Beck didn’t start out that way when he arrived here in 1954 in the midst of his Army tour during the Korean War.
The son of Ukrainian parents, he graduated from Brown University, then received his doctorate at Yale University before coming here with his then-pregnant wife. They never left.
His family’s story dates to the 18th century. The origin of his last name comes from the time when the Prince of Bohemia ordered all male adult Jews to convert to Christianity or be executed. The young sons of those murdered then banded together to take the Hebrew name, b’nai yisrael kiddushim, which eventually became Beck.

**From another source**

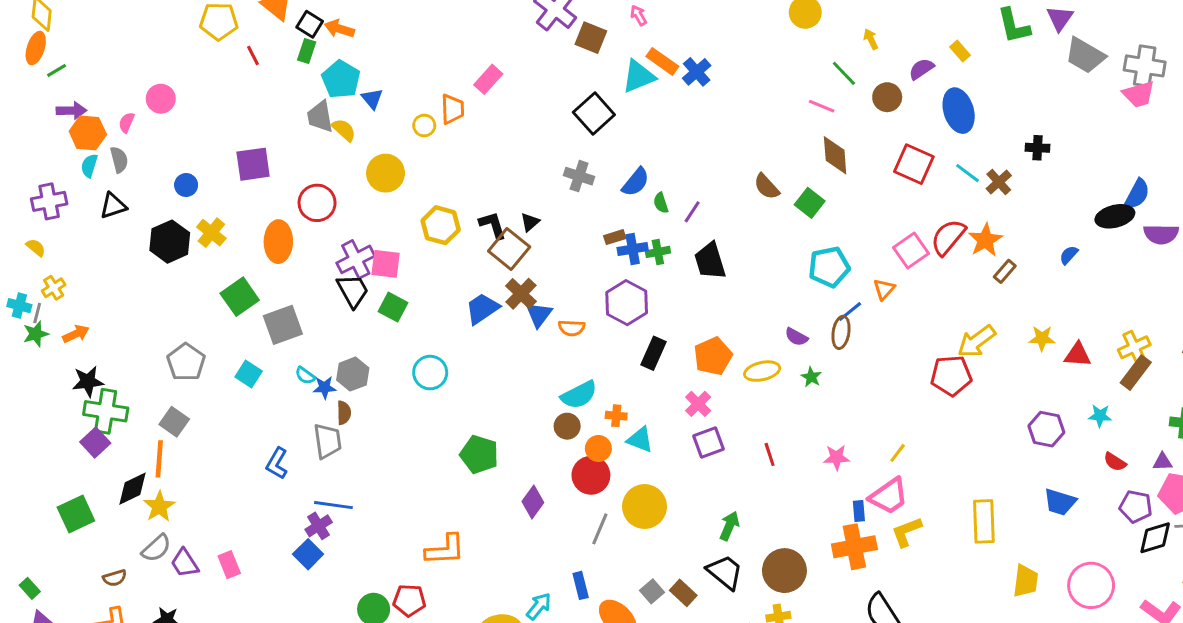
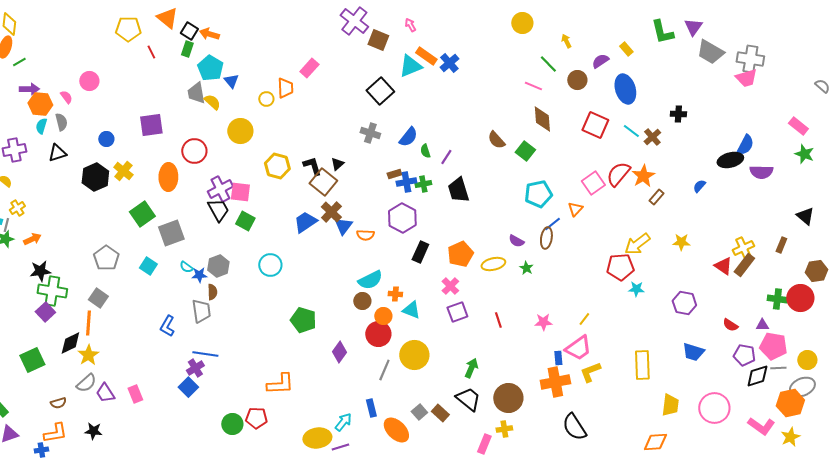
pink semicircle: (127, 122) -> (66, 97), turned 120
red triangle: (1078, 355) -> (723, 266), moved, turned 30
cyan star: (1100, 416) -> (636, 289), moved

After growing up with strong Jewish ties in Providence, Beck became a fixture within the Philadelphia Jewish community.
“Since I’ve been in Philadelphia, I joined [Temple Beth Hillel-Beth El] in Wynnewood, where my two daughters still belong and where my grandson works. I was chairman of the education committee for a while there.”
Beck also is credited with founding the Beck Initiative in collaboration with City of Philadelphia agencies. The initiative is a partnership between university researchers and clinicians and the city’s behavioral health managed care system that works to ensure that consumers have access to effective mental health care.
Since moving from the suburbs to Center City, Beck, recipient of the 2006 Lasker Award for clinical research, the Kennedy Community Health Award from the Kennedy Forum and, more recently, the National Alliance on Mental Illness Lifetime Achievement Award, isn’t as active as he used to be. At the same time, he remains busy with his work, saying there’s too much to be done for him to stop now.
“I’ve never retired because I love what I’m doing,” he said. “All the time I’m on to new discoveries and applications. So there hasn’t been any phase in my professional career where I wasn’t working on something new.”